Ectopia cordis occurs in one in 100,000 births and can result in death or termination of the pregnancy.

But a team of nearly 50 medical professionals at Glenfield Hospital in Leicester, England, successfully delivered the baby on November 22, almost a month before the baby’s Christmas due date. Vanellope Hope was born via cesarean section and underwent surgery soon after to place her heart in her chest.

Vanellope Wilkins heart operation
Three-week-old Vanellope Hope Wilkins is caressed and touched by her parents Naomi Findlay and Dean Wilkins at Glenfield Hospital in Leicester.Ben Birchall / Zuma Press

“I had prepared myself for the worst; that was my way of dealing with it,” mom Naomi Findlay said in a statement. The family is not doing interviews because they are focused on Vanellope’s recovery. “I genuinely didn’t think my baby would survive.”

But the staff felt determined to do everything they could for Vanellope. Bu’Lock began monitoring Findlay when she was 16 weeks pregnant. The first scan revealed the baby’s bowels now were growing inside the body and only the heart remained outside. While that was a promising development, doctors feared the baby could have a fatal chromosomal abnormality as well.

“We had to be certain that there wasn’t anything else obviously wrong with the baby,” she said.

The couple opted for a blood test and learned the baby did not have the chromosomal abnormalities.

“We jumped up and down in the living room and cried. At that point, we decided to fight to give our daughter the best chance of surviving,” said Dean Wilkins, Vanellope’s father, in a statement from the hospital.

Doctors wanted Vanellope to grow as big as possible to make heart surgery a little easier. Findlay underwent regular scans and checkups so doctors could understand how Vanellope was developing. But at 25 weeks pregnant, doctors noticed the baby's heart rate dropped.

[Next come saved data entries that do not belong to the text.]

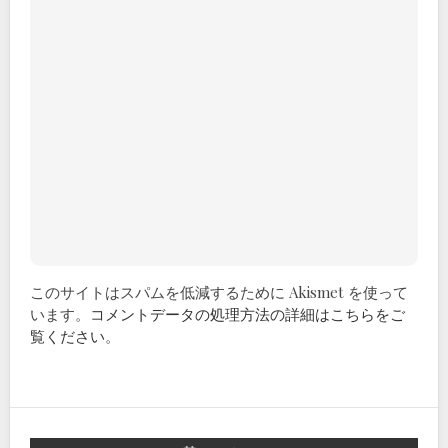
このサイトはスパムを低減するために Akismet を使って
います。
コメントデータの処理方法の詳細はこちらをご
覧ください
。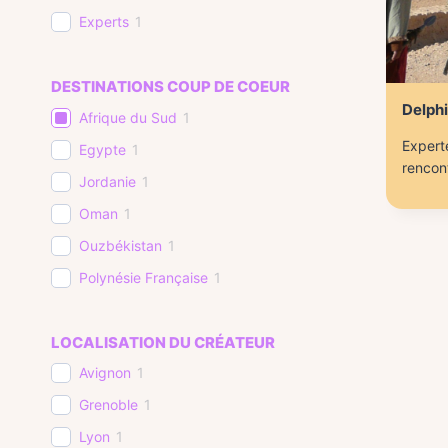
Experts
1
DESTINATIONS COUP DE COEUR
Delph
Afrique du Sud
1
Expert
Egypte
1
rencont
Jordanie
1
Oman
1
Ouzbékistan
1
Polynésie Française
1
LOCALISATION DU CRÉATEUR
Avignon
1
Grenoble
1
Lyon
1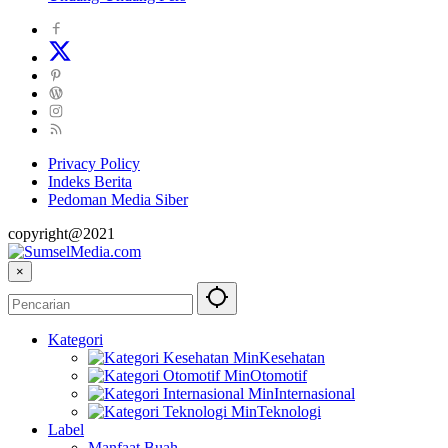
Privacy Policy
Indeks Berita
Pedoman Media Siber
copyright@2021
×
Kategori
Kesehatan
Otomotif
Internasional
Teknologi
Label
Manfaat Buah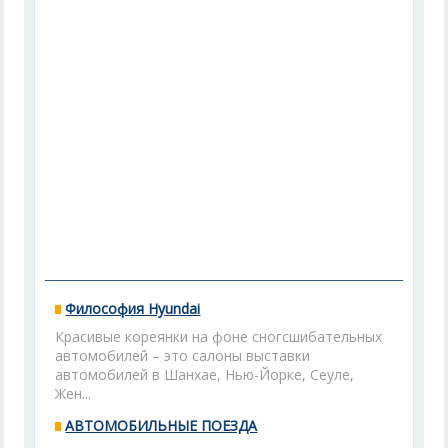
Философия Hyundai
Красивые кореянки на фоне сногсшибательных
автомобилей – это салоны выставки
автомобилей в Шанхае, Нью-Йорке, Сеуле,
Жен...
АВТОМОБИЛЬНЫЕ ПОЕЗДА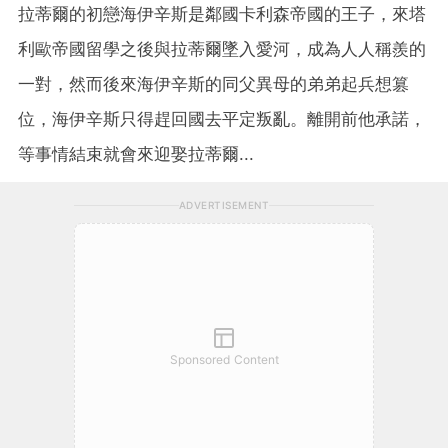
拉蒂爾的初戀海伊辛斯是鄰國卡利森帝國的王子，來塔
利歐帝國留學之後與拉蒂爾墜入愛河，成為人人稱羨的
一對，然而後來海伊辛斯的同父異母的弟弟起兵想篡
位，海伊辛斯只得趕回國去平定叛亂。離開前他承諾，
等事情結束就會來迎娶拉蒂爾...
ADVERTISEMENT
Sponsored Content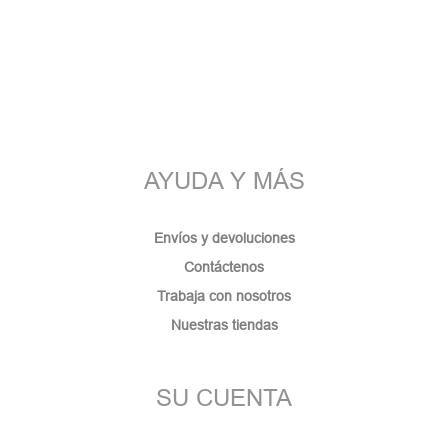
AYUDA Y MÁS
Envíos y devoluciones
Contáctenos
Trabaja con nosotros
Nuestras tiendas
SU CUENTA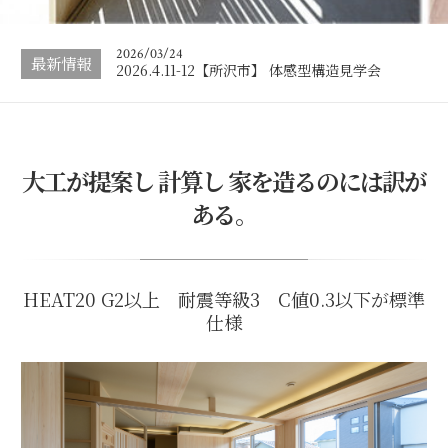
完成見学会
2026/03/24
最新情報
2026.4.11-12【所沢市】 体感型構造見学会
2026/03/19
2026.3.28-29【川越市 本好きのための空中図書
館】完成見学会の…
2026/08/07
大工が提案し 計算し 家を造るのには訳が
2026.8.22-23【所沢・小径の奥の静邸】 体感型
完成見学会
ある。
HEAT20 G2以上 耐震等級3 C値0.3以下が標準
仕様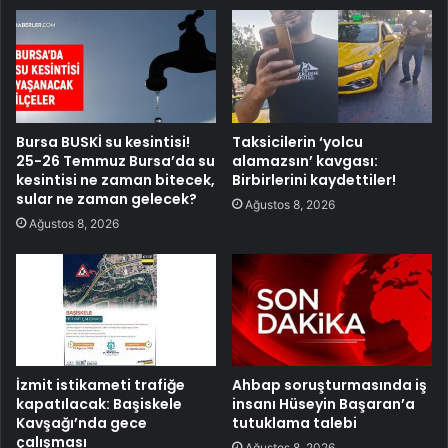
Bursa BUSKİ su kesintisi!
Taksicilerin ‘yolcu
25-26 Temmuz Bursa’da su
alamazsın’ kavgası:
kesintisi ne zaman bitecek,
Birbirlerini kaydettiler!
sular ne zaman gelecek?
Ağustos 8, 2026
Ağustos 8, 2026
İzmit istikameti trafiğe
Ahbap soruşturmasında iş
kapatılacak: Başiskele
insanı Hüseyin Başaran’a
Kavşağı’nda gece
tutuklama talebi
çalışması
Ağustos 8, 2026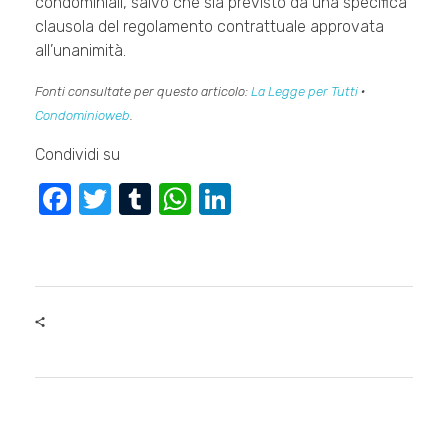
condominiali, salvo che sia previsto da una specifica
clausola del regolamento contrattuale approvata
all’unanimità.
Fonti consultate per questo articolo:
La Legge per Tutti
·
Condominioweb
.
Condividi su
F
T
T
W
Li
a
wi
u
h
n
c
tt
m
at
k
e
er
bl
s
e
b
r
A
dI
o
p
n
o
p
k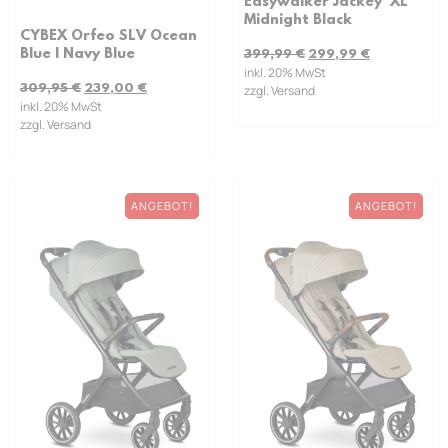
Easywalker Jackey² XL
Midnight Black
CYBEX Orfeo SLV Ocean
Blue | Navy Blue
399,99
€
299,99
€
inkl. 20% MwSt
309,95
€
239,00
€
zzgl. Versand
inkl. 20% MwSt
zzgl. Versand
ANGEBOT!
ANGEBOT!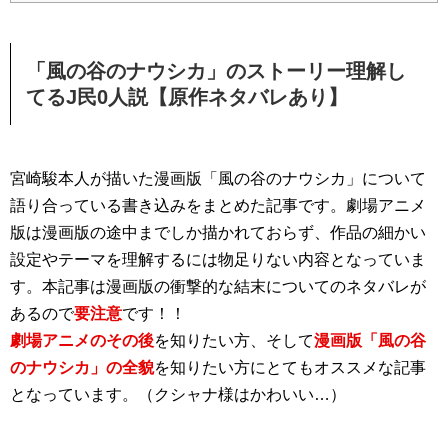
「風の谷のナウシカ」のストーリー理解し
てるJ民0人説【原作ネタバレあり】
宮崎駿本人が描いた漫画版「風の谷のナウシカ」について
語り合っている書き込みをまとめた記事です。劇場アニメ
版は漫画版の途中までしか描かれておらず、作品の細かい
設定やテーマを理解するには物足りない内容となっていま
す。本記事は漫画版の衝撃的な結末についてのネタバレが
あるので
要注意
です！！
劇場アニメのその後
を知りたい方、そして
漫画版「風の谷
のナウシカ」の全貌
を知りたい方にとてもオススメな記事
となっています。（クシャナ様はかわいい…）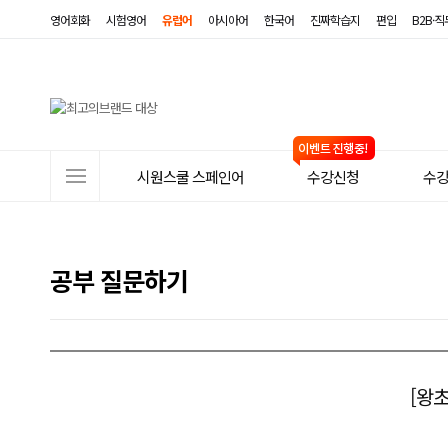
영어회화
시험영어
유럽어
아시아어
한국어
진짜학습지
편입
B2B·
사
시원스쿨 스페인어
수강신청
수
이
트
메
공부 질문하기
뉴
[왕초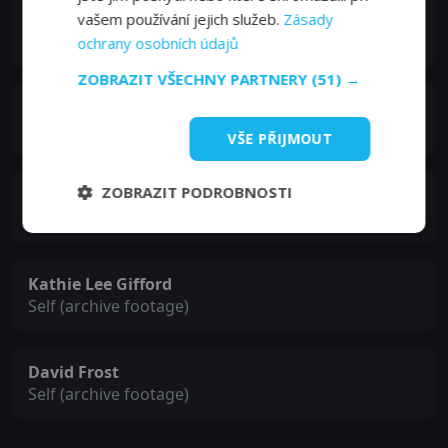
Cecilie Bull
vašem používání jejich služeb.
Zásady
Screening Party Attendee
ochrany osobních údajů
ZOBRAZIT VŠECHNY PARTNERY
(51) →
Marah Strauch
Jean Boenish
VŠE PŘIJMOUT
ZOBRAZIT PODROBNOSTI
Jean Boenisch
Self
Kathie Lee Gifford
Self (archive footage)
David Frost
Self (archive footage)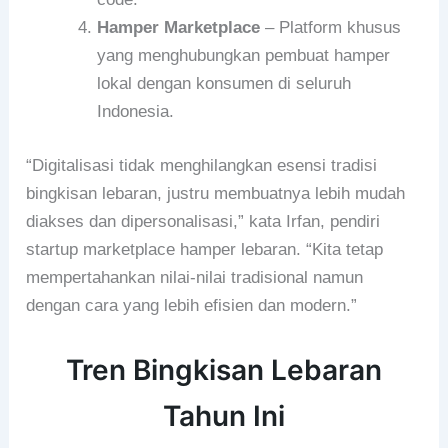
Hamper Marketplace
– Platform khusus
yang menghubungkan pembuat hamper
lokal dengan konsumen di seluruh
Indonesia.
“Digitalisasi tidak menghilangkan esensi tradisi
bingkisan lebaran, justru membuatnya lebih mudah
diakses dan dipersonalisasi,” kata Irfan, pendiri
startup marketplace hamper lebaran. “Kita tetap
mempertahankan nilai-nilai tradisional namun
dengan cara yang lebih efisien dan modern.”
Tren Bingkisan Lebaran
Tahun Ini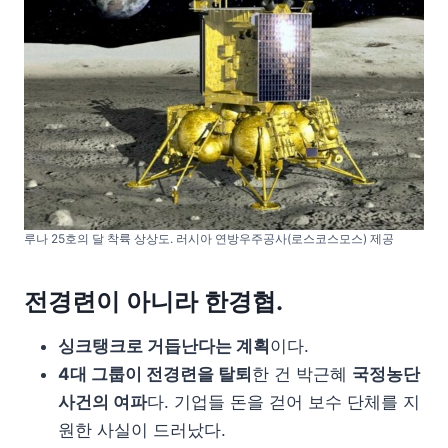
루나 25호의 달 착륙 상상도. 러시아 연방우주공사(로스코스모스) 제공
전경련이 아니라 한경협.
싱크탱크로 거듭난다는 계획
이다.
4대 그룹이 전경련을 탈퇴
한 건 박근혜
국정농단
사건의 여파
다. 기업들 돈을 걷어 보수 단체를 지
원한 사실이 드러났다.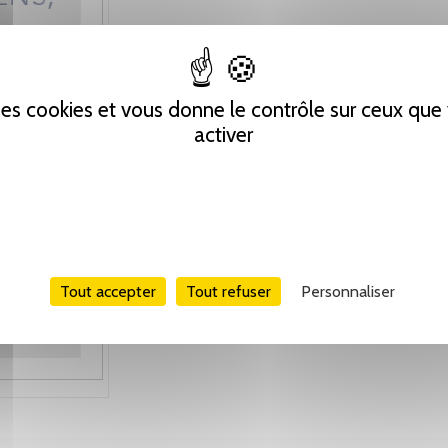
 des cookies et vous donne le contrôle sur ceux qu
activer
Tout accepter
Tout refuser
Personnaliser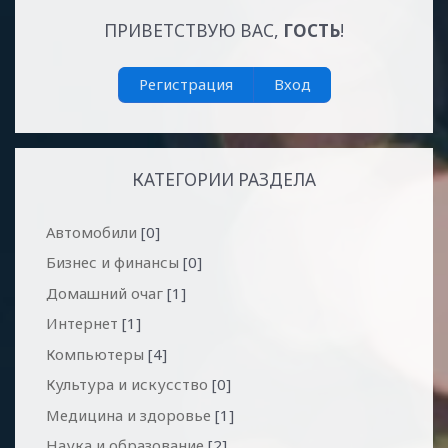
ПРИВЕТСТВУЮ ВАС
,
ГОСТЬ
!
Регистрация
Вход
КАТЕГОРИИ РАЗДЕЛА
Автомобили
[0]
Бизнес и финансы
[0]
Домашний очаг
[1]
Интернет
[1]
Компьютеры
[4]
Культура и искусство
[0]
Медицина и здоровье
[1]
Наука и образование
[2]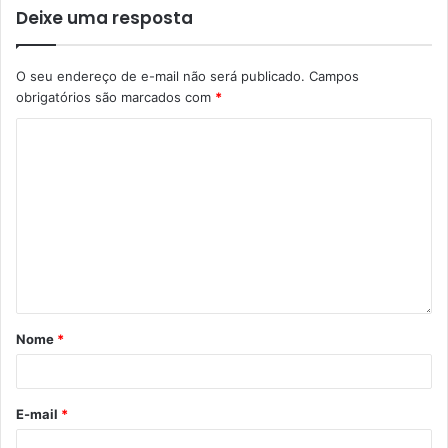
Deixe uma resposta
O seu endereço de e-mail não será publicado.
Campos
obrigatórios são marcados com
*
Nome
*
E-mail
*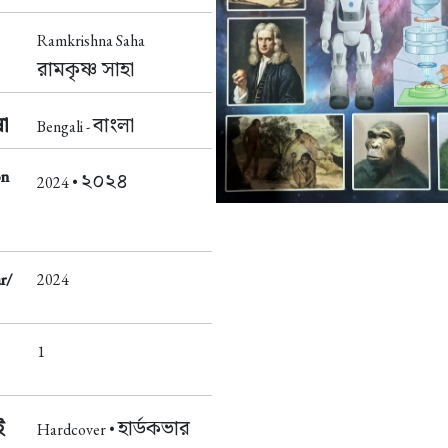
Ramkrishna Saha
রামকৃষ্ণ সাহা
া
বাংলা
Bengali -
on
২০২৪
2024 •
r/
2024
1
ই
হার্ডকভার
Hardcover •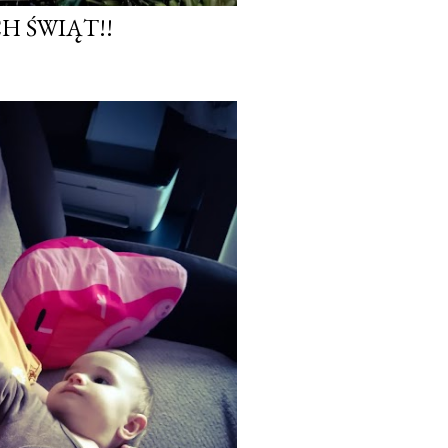
 ŚWIĄT!!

Immediately after birth by emergency C-section, doctors placed Vanellope Hope in a bag to keep her heart moist prior to surgery.
Immediately after birth by emergency C-section, doctors placed Vanellope Hope in a bag to keep her heart moist prior to surgery.Courtesy University Hospitals of Leicester NHS Trust

“It was significantly slower," Bu'Lock said. "Sometimes, it could be that the baby was not well.”

Bu'Lock said it likely slowed because of the size of Vanellope's heart.

Mom and baby made it to 35 weeks before doctors determined an emergency C-section was needed. Immediately after delivery, doctors placed Vanellope in a large plastic bag.

“We wanted to keep the baby’s heart moist,” Bu’Lock said. “She had a bit of a shout on the way out, which was rather nice.”

That scream gave Findlay and Wilkins hope.

“Both Naomi and I were holding our breath waiting (for her) to take her take her first breath,” said Wilkins. “When she cried, we cried.”

Doctors stabilized Vanellope and prepped her for immediate surgery where doctors placed her heart back into her chest cavity. But it wasn’t as simple as popping the heart into her torso. The opening was smaller than the heart, so doctors needed to widen it as well as take out the thymus gland.

“What the surgeons needed to do was make as much space as possible,” Bu’Lock said.

They created a protective lining for the heart using plastic and some plastic tubing. In two subsequent surgeries, doctors removed this and used skin grafts to cover Vanellope’s chest cavity. She still faces a lot of challenges — her chest remains inflamed and leaking fluid and she struggles to breathe.

“We don’t know if she is going to breathe on her own. She has the drive to breathe,” Bu’Lock said.

Still, much of Vanellope’s future is unknown.

“To say we are making it up as we go along would be an oversimplification, but it is certainly not far off,” Bu’Lock said.

Findlay and Wilkins simply feel grateful for time with their daughter.

“The moment she was born, I realized that we had made the right decision. We know this is going to be a roller coaster and have started to prepare ourselves for the difficult times ahead, but we needed to give her a chance,” Wilkins said.